La Haute Juridiction casse la décision des juges du fond au visa de l’article 815-2, alinéa 1 du Code civil. Elle affirme que « l’action engagée, en ce qu’elle avait pour objet la liquidation d’une astreinte prononcée en vue d’assurer la remise en état de biens indivis, constituait un acte conservatoire que tout indivisaire peut accomplir seul ».

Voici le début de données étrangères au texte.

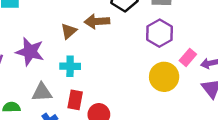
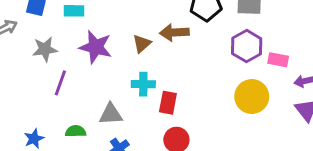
purple star: (30, 52) -> (96, 47), moved
pink rectangle: (188, 57) -> (278, 60), moved, turned 60
red rectangle: (75, 100) -> (168, 103), moved

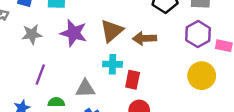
brown arrow: (174, 32) -> (144, 38), moved
brown triangle: (142, 44) -> (112, 31), size x1.5
purple line: (60, 83) -> (40, 74), moved

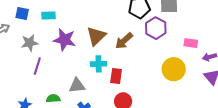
purple hexagon: (198, 34) -> (156, 28), moved
brown arrow: (144, 38) -> (124, 41), turned -36
purple line: (40, 74) -> (37, 66), moved

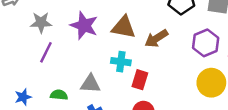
purple hexagon: (156, 28) -> (206, 43), moved
brown triangle: (96, 36) -> (124, 27), turned 45

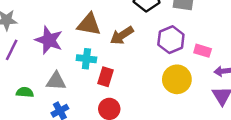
purple star: (84, 26) -> (49, 40), moved

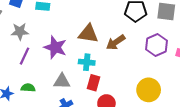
red rectangle: (106, 77) -> (94, 83), moved
yellow circle: (177, 79) -> (149, 90), moved
green semicircle: (25, 92) -> (28, 88), moved

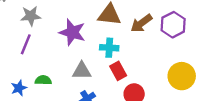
purple hexagon: (157, 45) -> (173, 25), moved
purple line: (25, 56) -> (26, 44), moved
red rectangle: (94, 83) -> (118, 71), turned -42

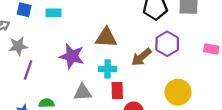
gray star: (31, 16) -> (18, 46), moved
brown arrow: (141, 23) -> (141, 57), moved
red rectangle: (118, 71) -> (117, 91), turned 30

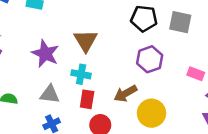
brown triangle: (106, 38) -> (86, 41), turned 45
brown arrow: (141, 57) -> (125, 93), moved

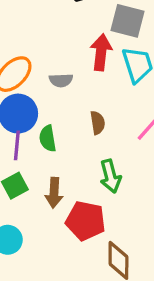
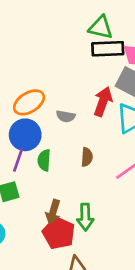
green arrow: (110, 176) -> (85, 217), moved
brown arrow: (54, 193) -> (53, 212), moved

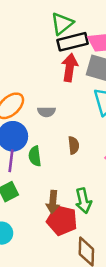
green triangle: (101, 27) -> (62, 23), turned -40
red arrow: (103, 102) -> (70, 68), moved

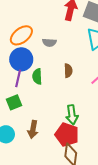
brown arrow: (53, 202) -> (33, 129), moved
red pentagon: (62, 220) -> (67, 135), moved

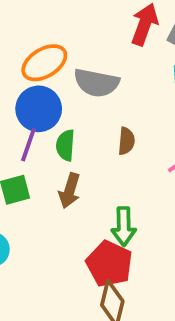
gray semicircle: (49, 43) -> (96, 83), size x1.6
brown arrow: (33, 129) -> (70, 191), moved

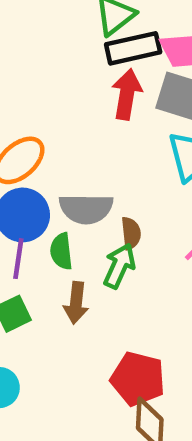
gray semicircle: (96, 83) -> (86, 209), moved
green arrow: (124, 227) -> (119, 266), moved, turned -144

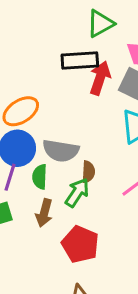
black rectangle: (133, 48) -> (80, 61), moved
red pentagon: (138, 379) -> (80, 244), moved

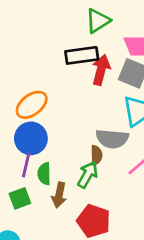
gray semicircle: (61, 151) -> (112, 139), moved
green semicircle: (40, 177) -> (44, 174), moved

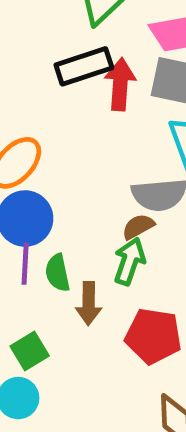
brown semicircle: (96, 155) -> (138, 227), turned -108
green square: (20, 198) -> (30, 351), moved

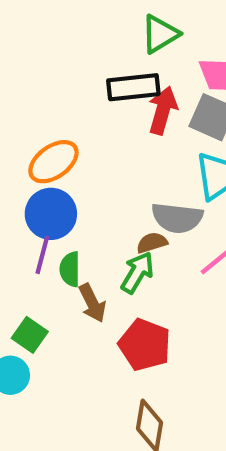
brown arrow: (89, 304) -> (92, 303), turned -39
green square: (30, 351) -> (30, 335), turned -36

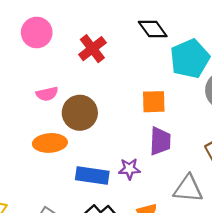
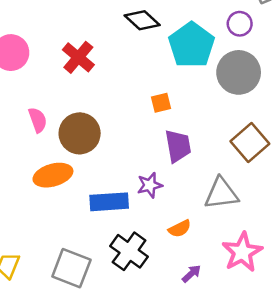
pink semicircle: (47, 94) -> (38, 120), turned -85
orange square: (154, 102) -> (161, 103), size x0.7

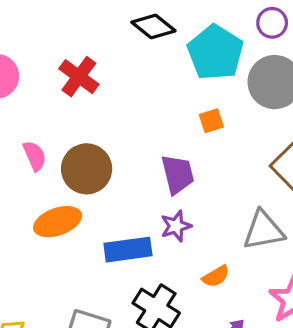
orange square: (161, 103) -> (211, 121), moved
purple trapezoid: (178, 146) -> (178, 174), moved

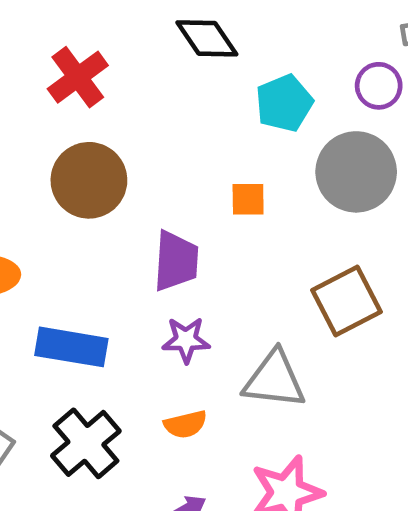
cyan pentagon: (215, 52) -> (284, 103), size x0.7
brown circle: (87, 169) -> (89, 180), moved
purple star: (176, 226) -> (186, 340), moved

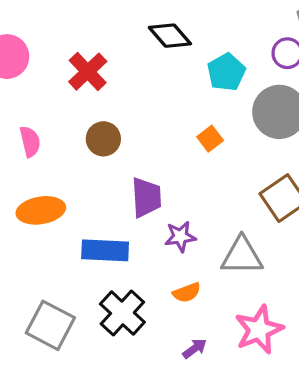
brown circle: (89, 180) -> (103, 139), size x0.7
orange square: (248, 199) -> (210, 139), turned -30
purple trapezoid: (176, 261) -> (146, 197), moved

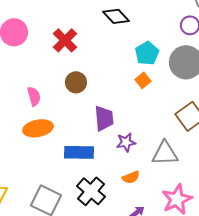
cyan pentagon: (226, 72) -> (147, 53), moved
pink semicircle: (30, 142) -> (34, 96), moved

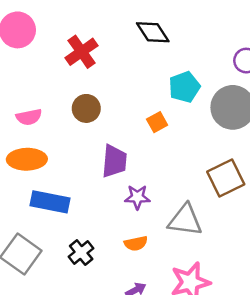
orange square: (143, 80) -> (157, 122), moved
pink semicircle: (34, 96) -> (29, 117), turned 84
blue rectangle: (79, 152) -> (50, 202), moved
black cross: (91, 191) -> (81, 253), size x0.7

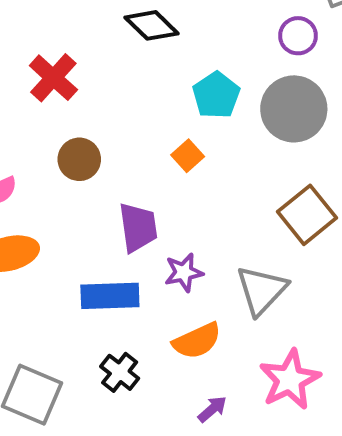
blue rectangle: (50, 202) -> (110, 296), moved
gray triangle: (185, 220) -> (262, 290), turned -42
orange semicircle: (136, 243) -> (197, 341), size x1.4

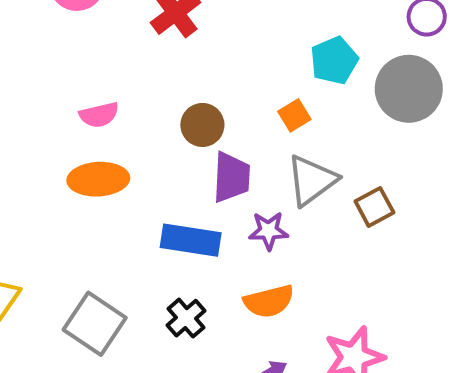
brown circle: (79, 159) -> (202, 125), moved
brown square: (307, 215) -> (374, 207), moved, size x0.7
gray triangle: (262, 290) -> (312, 180), moved

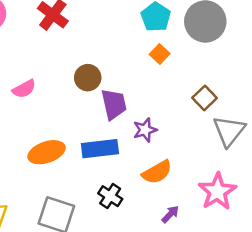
orange square: (294, 115) -> (160, 54), moved
orange ellipse: (98, 179) -> (47, 152), moved
gray triangle: (312, 180) -> (229, 131), moved

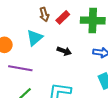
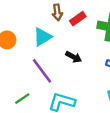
purple line: (20, 68) -> (42, 71), moved, turned 35

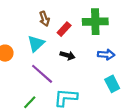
red rectangle: (78, 19) -> (64, 29), moved

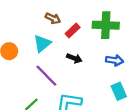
brown arrow: (44, 19) -> (53, 18), turned -48

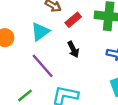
black arrow: (74, 58) -> (73, 49), turned 40

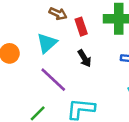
red rectangle: (73, 20) -> (81, 27), turned -63

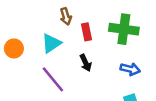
brown arrow: (58, 14) -> (66, 16), turned 42

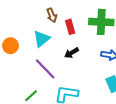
black arrow: (86, 63) -> (72, 53), turned 88

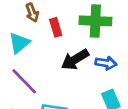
black arrow: (72, 53) -> (75, 60), moved, size x1.5

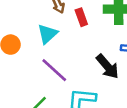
black arrow: (75, 60) -> (107, 67), moved, turned -96

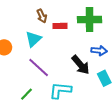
red rectangle: (81, 17) -> (60, 26), turned -72

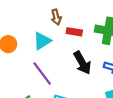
black arrow: (81, 65) -> (82, 63), moved

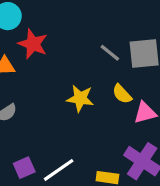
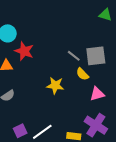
yellow semicircle: (122, 94) -> (82, 74), moved

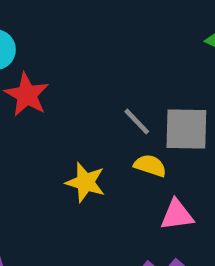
yellow semicircle: (82, 74) -> (150, 166), turned 144

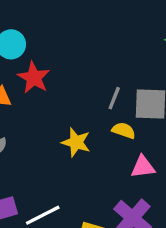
gray line: (137, 122) -> (114, 98), turned 65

À noter : La gestion des biens indivis s’exerce selon des règles en apparence simples. Jusqu’en 2006, elle était dominée par le principe de l’unanimité. Ainsi, les actes d’administration et de disposition requéraient le consentement de tous les indivisaires. La loi 2006-728 du 23 juin 2006 a assoupli ce principe en soumettant les actes d’administration relatifs aux biens indivis qui ressortissent à leur exploitation normale à la majorité des deux tiers des droits indivis. Ainsi, coexistent des actes soumis à l’unanimité, des actes soumis à la majorité qualifiée et des actes pouvant être effectués par un indivisaire seul. L’application de cette partition est plus complexe qu’il n’y paraît car, contrairement au domaine de la cogestion sous le régime de la communauté légale, les actes nécessitant le concours des indivisaires ne sont pas précisés par les textes. Or, de la nature de l’acte dépendent les pouvoirs reconnus à chacun des indivisaires. Dès lors, en présence d’actes soulevant des problèmes de qualification, seule la jurisprudence peut, au cas par cas, clarifier les situations.

Une mesure conservatoire au sens de l’art. 815-2, al. 1 du Code civil est d’abord une mesure nécessaire, destinée à éviter un péril qui menacerait la conservation matérielle ou juridique d’un bien indivis (Cass. 1e civ. 11-6-1996 n° 94-18.382, à propos d’une réfection de toiture ; Cass. 1e civ. 9-7-2014 n° 13-21463 F-PB, à propos de la délivrance d’un commandement de payer). Ensuite, qu’ils soient matériels ou juridiques, les actes conservatoires sont des actes qui ont pour objet la conservation des biens indivis et qui ne peuvent que profiter aux autres membres de l’indivision, sans risquer de leur préjudicier. Notamment, ils ne doivent pas, en principe, représenter un coût disproportionné par rapport à la valeur du bien indivis. Avant 2006, la jurisprudence imposait un caractère d’urgence attaché à l’acte, nécessité par un péril imminent susceptible d’affecter le bien indivis (Cass. 3e civ. 9-10-1996 n° 94-15.783 P : RJDA 12/96 inf. 1516). La loi du 23 juin 2006 a écarté le critère de l’urgence, ne retenant que la nécessité de l’acte.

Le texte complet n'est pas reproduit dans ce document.